(The birth story series starts here.)
My mom had the largest influence on my perception of childbirth. She’d had endometriosis and told about laying in bed and focusing on the second hand sweeping around the face of the clock in the hot midwest summer, trying to focus on anything but the pain, filling super duper diaper sized Kotex by the hour as her body recovered. She knew cramps. That being said, her birth story of me was very brief:
I knew at the end of it that I would have you. I knew that this was only a matter of hours, not a matter of weeks of pain. I knew there was a reason for this pain – it was bringing me you.
That was it. She had some V@lium and had a baby. I was always skeeved about the episiotomy and she said that with all the counter pressure from my head pressing down that it wasn’t really all that bad. But this is from the woman who watches it when she gets shots – so, you know, whatever.
The details of the labor was that she was in labor for about 30 hours from first twinge to screaming baby. I chose to lay on my side and not move. Once I flipped off my side, I was delivered in one push, so quickly they couldn’t even roll the mirror up so she could watch. Once I was ready to be born, I got on with it.
Um. Nothing has changed in my personality in the last few decades.
The biggest drama of my birth is that I was NOT a boy. I was supposed to be.

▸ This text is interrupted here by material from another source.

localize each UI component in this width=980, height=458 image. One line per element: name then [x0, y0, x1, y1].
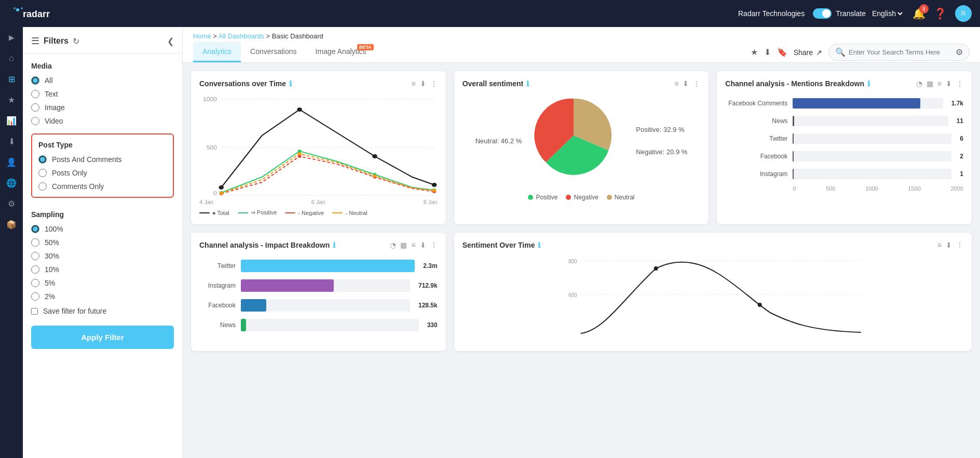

With this kind of backing, I never really considered having anything other than a natural childbirth (I rebel against the word “natural” here – like having drugs is “unnatural,” but for the sake of an easily recognized term, I will use it.) My mom had me without drugs, so I could labor without drugs.
Mom taught first aid for several years, the books had childbirth photos – I used to stare at those for hours. I spent my entire life being fascinated by the pregnancy, labor and birth process – I looked to my own with interest to see what it was really like. I was curious about it rather than afraid – and this is all because of my mom’s take on what it was like to have me.
It’s amazing how our parents influence us even without trying to.
Your mother sounds like a strong woman.
Weird, my mom had endo as well, at least thats what she told everyone. She was a bit of a hypochondriac, so who really knows.
No offense, but I never understood the drive for women to have babies without the aid of pain killers. Throughout history, there have been methods of relieving pain for laboring women. Hell, we go to the dentist and get a shot before he gives a root canal right? I had 40 hours of labor (12 pm sunday to birth of my first on tuesday 4am), it was a drug induced labor, so I was in stage 3 for the entire time. I also scared half the women on the floor to death I’m sure.
I don’t watch soap operas, but I’m starting to understand how an SO addict feels at the end of an episode.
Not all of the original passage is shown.